Schaukel

Die kleine blaue Frau sitzt auf der Schaukel, vor und zurück, vor und zurück. Sie wundert sich, sie ist traurig, wütend auch. Es schien doch alles einmal gut. Damals, als sie zurück zum Hafen ging. Sie erinnert sich:

Der Hafen ist von hier nicht weit. Sie hört schon Schiffe tuten. Sie erkennt das alte Lied in Moll der Abfahrt und Ankunft, der Reisen mit und ohne Wiederkehr. Die kleine blaue Frau hat den grünblauen Mantel mit dem rot mäandernden Faden angezogen, darunter leuchtet das rote Kleid. Ihren Rucksack trägt sie auf dem Rücken. Mit geradem Rücken schreitet sie die Gangway der Fähre hinauf. Sie dreht sich nicht um. Ihr Blick geht geradeaus, ihre Zeit ist jetzt. Sie singt das Lied der Alten mit den sieben Schneenamen:

Wir sind Sterne, die singen können. Wir singen unser Licht. Wir sind Feuervögel. Wir fliegen durch den Himmel. Wir alle sind wie der Wind, eingehüllt in leuchtende Flügel. Unser Licht ist eine Stimme. Wir bauen eine Straße des Übergangs für die Seelen, die gegangen sind, für die Seelen, die gegangen sind.“

(frei übersetzt nach dem Lied von Dead can dance: Song of the stars)

Vor und zurück, vor und zurück. Sie schaut noch immer nach vorne, aber schwer ist wieder ihr Schritt. Sie will sich erinnern, auch an all die Lieder, die sie einst gefunden hat:

Zusammen stehen die Alte mit den sieben Schneenamen und die kleine blaue Frau am nächsten Morgen vor der Türe und singen den Wind. Es kommt das weiße Rentier Mirandash pyree auf seinen durchsichtigen Schwingen heran. Es schaut die kleine blaue Frau, es spitzt die Ohren. Es hört und riecht die kleine blaue Frau. So geht es eine lange Weile, bevor es spricht:

„Du hast die Lieder der Toten gelernt, du hast die Tänze der jungen Frau getanzt, du hast dein Sommermädchen wachgeträumt, du hast das Ist getanzt. Du bist nicht allein. Dein Volk steht in deinem Rücken, die Alte mit dem erdigen Gesicht wohnt in deinem Herzen, gleich neben dem geheimen Gedicht. Du hast deinen Platz gefunden, du hinterlässt keine Spuren. Du singst dein Lied leise. Du hast dein Gesicht gefunden und alle Masken brannten. Du hast das Lied der Erde gelernt, das von der Wiederkehr und das der Steine. Du kennst jetzt keine Eile mehr. Du bist genügsam geworden und zufrieden mit dem was ist. Du hast gelernt für dich und andere zu sorgen, hast das Holz gehackt, das Feuer gehütet, die Suppe gekocht, den alten Büffel gefüttert. Du hast gehandelt und gedient, du hast geträumt und gesehen, gehört und nachgedacht…

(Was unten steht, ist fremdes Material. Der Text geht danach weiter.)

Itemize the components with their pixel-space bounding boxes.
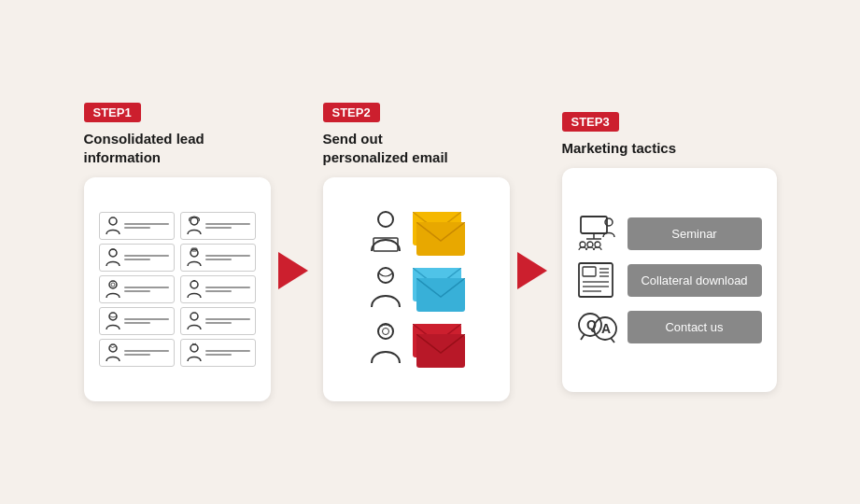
email-row-2 (368, 266, 465, 313)
person-grid (99, 212, 256, 367)
line (124, 223, 169, 225)
svg-point-1 (190, 217, 198, 225)
person-icon (105, 343, 121, 363)
person-icon (105, 247, 121, 268)
step1-card (84, 177, 271, 401)
person-lines (124, 318, 169, 324)
svg-rect-31 (583, 267, 596, 276)
line (205, 322, 233, 324)
person-row (99, 339, 256, 367)
person-icon-female (186, 216, 203, 236)
step3-card: Seminar (562, 168, 777, 392)
svg-point-5 (109, 281, 117, 288)
line (124, 255, 169, 257)
line (124, 290, 151, 292)
collateral-button[interactable]: Collateral download (627, 264, 762, 297)
person-row (99, 244, 256, 272)
person-icon (105, 216, 121, 236)
seminar-icon (577, 215, 618, 252)
line (205, 290, 233, 292)
line (205, 287, 250, 288)
svg-point-12 (378, 212, 393, 227)
line (205, 350, 250, 352)
svg-rect-23 (581, 217, 607, 233)
person3-icon (368, 322, 403, 369)
line (205, 255, 250, 257)
line (205, 227, 233, 229)
line (124, 350, 169, 352)
envelopes-yellow (413, 212, 465, 256)
svg-point-0 (109, 217, 117, 225)
seminar-button[interactable]: Seminar (627, 217, 762, 250)
svg-point-11 (190, 344, 198, 352)
person-lines (124, 287, 169, 292)
person-icon (186, 279, 203, 300)
person-card (180, 244, 256, 272)
email-group (338, 210, 495, 369)
contact-icon: Q A (577, 308, 618, 345)
person2-icon (368, 266, 403, 313)
person-lines (205, 255, 250, 260)
person-lines (205, 287, 250, 292)
envelope-yellow-2 (416, 222, 465, 256)
person-card (99, 307, 175, 335)
person-lines (124, 255, 169, 260)
person1-icon (368, 210, 403, 257)
contact-button[interactable]: Contact us (627, 311, 762, 343)
person-row (99, 212, 256, 240)
person-icon (186, 343, 203, 363)
svg-point-9 (190, 313, 198, 320)
step3-title: Marketing tactics (562, 139, 677, 158)
step2-card (323, 177, 510, 401)
person-card (180, 339, 256, 367)
svg-point-28 (587, 242, 593, 247)
person-row (99, 307, 256, 335)
person-card (180, 212, 256, 240)
svg-point-27 (580, 242, 585, 247)
person-card (99, 339, 175, 367)
person-icon (186, 311, 203, 331)
svg-point-16 (378, 268, 393, 283)
line (205, 259, 233, 260)
svg-text:A: A (601, 321, 611, 336)
svg-point-29 (595, 242, 600, 247)
envelope-blue-2 (416, 278, 465, 312)
step2-badge: STEP2 (323, 103, 380, 122)
tactics-list: Seminar (577, 215, 762, 345)
tactic-row-contact: Q A Contact us (577, 308, 762, 345)
person-lines (124, 223, 169, 229)
svg-point-19 (378, 324, 393, 339)
envelope-red-2 (416, 334, 465, 368)
arrow2 (517, 252, 555, 289)
step2-block: STEP2 Send outpersonalized email (323, 103, 510, 401)
person-icon (105, 311, 121, 331)
step3-block: STEP3 Marketing tactics (562, 112, 777, 393)
line (124, 354, 151, 356)
person-row (99, 275, 256, 303)
step2-title: Send outpersonalized email (323, 130, 448, 166)
line (124, 227, 151, 229)
step1-block: STEP1 Consolidated leadinformation (84, 103, 271, 401)
arrow-triangle (278, 252, 308, 289)
collateral-icon (577, 261, 618, 299)
person-card (180, 275, 256, 303)
person-lines (205, 318, 250, 324)
email-row-1 (368, 210, 465, 257)
line (124, 318, 169, 320)
main-container: STEP1 Consolidated leadinformation (10, 103, 851, 401)
person-lines (205, 223, 250, 229)
svg-point-7 (190, 281, 198, 288)
svg-point-6 (111, 283, 115, 287)
person-lines (124, 350, 169, 356)
tactic-row-collateral: Collateral download (577, 261, 762, 299)
person-card (99, 212, 175, 240)
arrow1 (278, 252, 316, 289)
email-row-3 (368, 322, 465, 369)
line (124, 322, 151, 324)
person-icon (186, 247, 203, 268)
line (124, 287, 169, 288)
svg-point-20 (382, 329, 388, 335)
line (205, 354, 233, 356)
person-card (180, 307, 256, 335)
step1-title: Consolidated leadinformation (84, 130, 204, 166)
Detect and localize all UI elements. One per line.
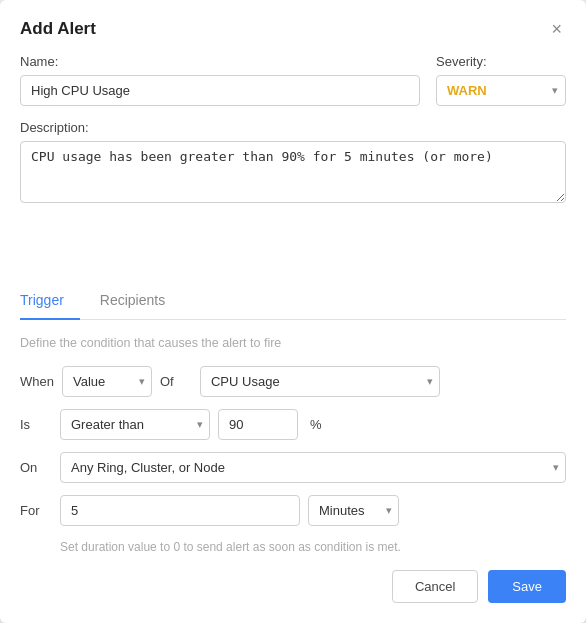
tab-trigger[interactable]: Trigger xyxy=(20,284,80,320)
on-label: On xyxy=(20,460,52,475)
duration-hint: Set duration value to 0 to send alert as… xyxy=(60,540,566,554)
name-group: Name xyxy=(20,54,420,106)
description-group: Description xyxy=(20,120,566,270)
description-textarea[interactable] xyxy=(20,141,566,203)
severity-label: Severity xyxy=(436,54,566,69)
for-label: For xyxy=(20,503,52,518)
threshold-input[interactable] xyxy=(218,409,298,440)
minutes-select-wrap: Minutes Hours Seconds ▾ xyxy=(308,495,399,526)
dialog-header: Add Alert × xyxy=(0,0,586,54)
trigger-hint: Define the condition that causes the ale… xyxy=(20,336,566,350)
on-select-wrap: Any Ring, Cluster, or Node Specific Ring… xyxy=(60,452,566,483)
threshold-unit: % xyxy=(306,417,326,432)
name-input[interactable] xyxy=(20,75,420,106)
tabs-bar: Trigger Recipients xyxy=(20,284,566,320)
when-select-wrap: Value Average Sum ▾ xyxy=(62,366,152,397)
of-select[interactable]: CPU Usage Memory Usage Disk Usage Networ… xyxy=(200,366,440,397)
name-severity-row: Name Severity WARN CRITICAL INFO ▾ xyxy=(20,54,566,106)
cancel-button[interactable]: Cancel xyxy=(392,570,478,603)
when-label: When xyxy=(20,374,54,389)
severity-group: Severity WARN CRITICAL INFO ▾ xyxy=(436,54,566,106)
dialog-footer: Cancel Save xyxy=(0,554,586,623)
for-input[interactable] xyxy=(60,495,300,526)
severity-select-wrap: WARN CRITICAL INFO ▾ xyxy=(436,75,566,106)
when-of-row: When Value Average Sum ▾ Of CPU Usage Me… xyxy=(20,366,566,397)
close-button[interactable]: × xyxy=(547,18,566,40)
is-select[interactable]: Greater than Less than Equal to Not equa… xyxy=(60,409,210,440)
is-select-wrap: Greater than Less than Equal to Not equa… xyxy=(60,409,210,440)
duration-unit-select[interactable]: Minutes Hours Seconds xyxy=(308,495,399,526)
severity-select[interactable]: WARN CRITICAL INFO xyxy=(436,75,566,106)
when-select[interactable]: Value Average Sum xyxy=(62,366,152,397)
is-label: Is xyxy=(20,417,52,432)
tab-recipients[interactable]: Recipients xyxy=(100,284,181,320)
name-label: Name xyxy=(20,54,420,69)
on-row: On Any Ring, Cluster, or Node Specific R… xyxy=(20,452,566,483)
add-alert-dialog: Add Alert × Name Severity WARN CRITICAL … xyxy=(0,0,586,623)
dialog-title: Add Alert xyxy=(20,19,96,39)
for-row: For Minutes Hours Seconds ▾ xyxy=(20,495,566,526)
description-label: Description xyxy=(20,120,566,135)
of-select-wrap: CPU Usage Memory Usage Disk Usage Networ… xyxy=(200,366,440,397)
is-row: Is Greater than Less than Equal to Not e… xyxy=(20,409,566,440)
dialog-body: Name Severity WARN CRITICAL INFO ▾ Descr… xyxy=(0,54,586,554)
on-select[interactable]: Any Ring, Cluster, or Node Specific Ring… xyxy=(60,452,566,483)
save-button[interactable]: Save xyxy=(488,570,566,603)
of-label: Of xyxy=(160,374,192,389)
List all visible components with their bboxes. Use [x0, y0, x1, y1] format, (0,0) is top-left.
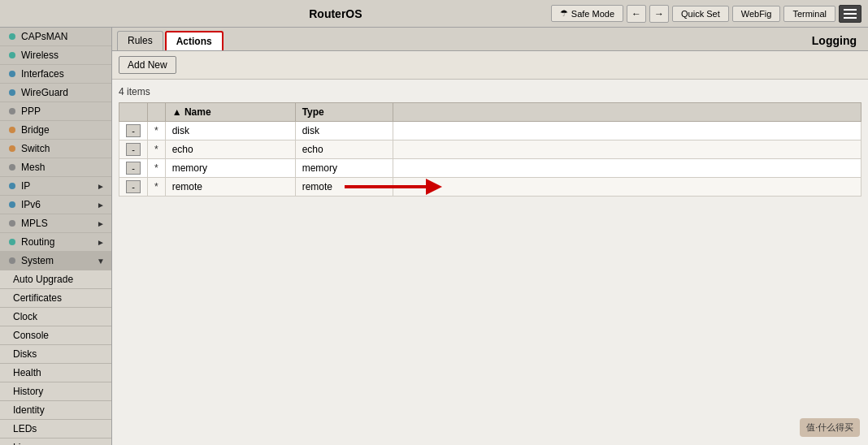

Wieder hat die kleine blaue Frau ihre Lieder leise gesungen, das vom Leben und Sterben und von der Erde zuerst, dann das der Steine.

Auf ihrem Weg über die Ebenen hat sie noch andere Lieder gelernt: das von den sieben Richtungen, den acht Winden und den fünf Elementen, dem Oben und Unten und das von der Mitte. Sie hat das Lied der Schmetterlinge gelernt und das der Bärin, das weise Lied der Raben und das Lied von der Maus, die auszog die heiligen Berge zu finden.

Sie hat das Wacholderlied gelernt und das Lied der Birken, das der Goldrute und der Engelwurz und viele andere mehr. Sie hat mit den Winden getanzt, sie singt alle ihre Lieder, eins nach dem anderen inmitten der weißen Kieselsteine, umringt von den unsichtbaren Namen. Nur das Lied der Wiederkehr tönt doppelt aus ihr heraus, in einer hohen und in einer tiefen Lage.

(Ausschnitte aus: Die kleine blaue Frau träumt Meer)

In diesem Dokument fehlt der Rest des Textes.